Google Just Changed Embeddings Forever: Gemini Embedding 2 Explained

If you’ve ever built a RAG pipeline, you know the friction: separate models for text, images, audio, and video. You preprocess everything into a common format before you can even start searching. It’s messy, brittle, and expensive to maintain.

Google just shipped something that changes that equation. On March 10, 2026, they released Gemini Embedding 2 — their first natively multimodal embedding model — into public preview. And it’s a meaningful architectural step forward.

What Are Embeddings (And Why Should You Care)?

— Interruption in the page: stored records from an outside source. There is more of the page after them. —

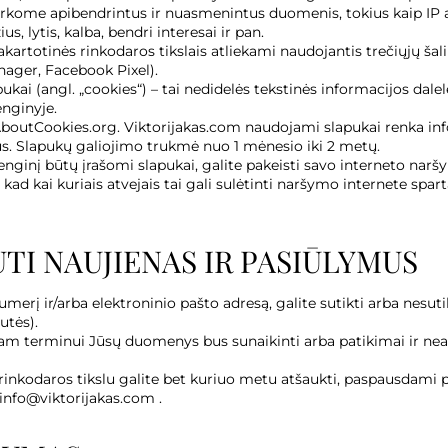
tvarkome apibendrintus ir nuasmenintus duomenis, tokius kaip IP
, lytis, kalba, bendri interesai ir pan.
totinės rinkodaros tikslais atliekami naudojantis trečiųjų šali
ager, Facebook Pixel).
 (angl. „cookies“) – tai nedidelės tekstinės informacijos dalel
nginyje.
boutCookies.org. Viktorijakas.com naudojami slapukai renka info
us. Slapukų galiojimo trukmė nuo 1 mėnesio iki 2 metų.
įrenginį būtų įrašomi slapukai, galite pakeisti savo interneto narš
kad kai kuriais atvejais tai gali sulėtinti naršymo internete spar
UTI NAUJIENAS IR PASIŪLYMUS
umerį ir/arba elektroninio pašto adresą, galite sutikti arba nes
utės).
šiam terminui Jūsų duomenys bus sunaikinti arba patikimai ir ne
rinkodaros tikslu galite bet kuriuo metu atšaukti, paspausdam
info@viktorijakas.com .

Embeddings are how AI “understands” content. They convert any piece of data — a sentence, an image, a clip of audio — into a vector of numbers that captures its meaning. When two pieces of content are semantically similar, their vectors sit close together in that mathematical space. That’s the engine behind semantic search, recommendation engines, RAG pipelines, and classification systems.

Most embedding models are unimodal. They’re great at one thing — text, or images — but handling multiple content types requires running different models and hoping the outputs are compatible. That creates significant overhead in real-world applications.

What Gemini Embedding 2 Does Differently

Gemini Embedding 2 maps text, images, video, audio, and documents into a single, unified embedding space. One model. One vector space. No preprocessing required.

Here’s what it supports out of the box:

Text — up to 8,192 input tokens
Images — up to 6 images per request (PNG and JPEG)
Video — up to 120 seconds (MP4 and MOV)
Audio — natively embedded without transcription — the model understands audio directly
Documents/PDFs — up to 6 pages per request
Interleaved inputs — mix multiple modalities in a single request (e.g., image + text together)
100+ languages

That last point about audio is worth pausing on. Previous pipelines required you to transcribe audio to text before embedding it — losing nuance and adding latency. Gemini Embedding 2 ingests audio natively, meaning it can capture tone, pacing, and non-verbal signals that transcription strips out.

Matryoshka Representation Learning: Flexible by Design

Gemini Embedding 2 uses Matryoshka Representation Learning (MRL) — a technique that “nests” information so embeddings can be scaled down without retraining. Think of it like Russian nesting dolls.

The model outputs vectors at 3,072 dimensions by default, but you can compress them to 1,536 or 768 dimensions. Smaller vectors mean lower storage costs and faster retrieval — with a controllable tradeoff on accuracy. Google recommends sticking with 3,072 for highest quality, but for high-volume applications where cost matters, 768 is a viable option.

Seeing It in Action

Google built a lightweight multimodal semantic search demo to show the model’s capabilities. It’s worth a look to understand what cross-modal retrieval actually feels like in practice.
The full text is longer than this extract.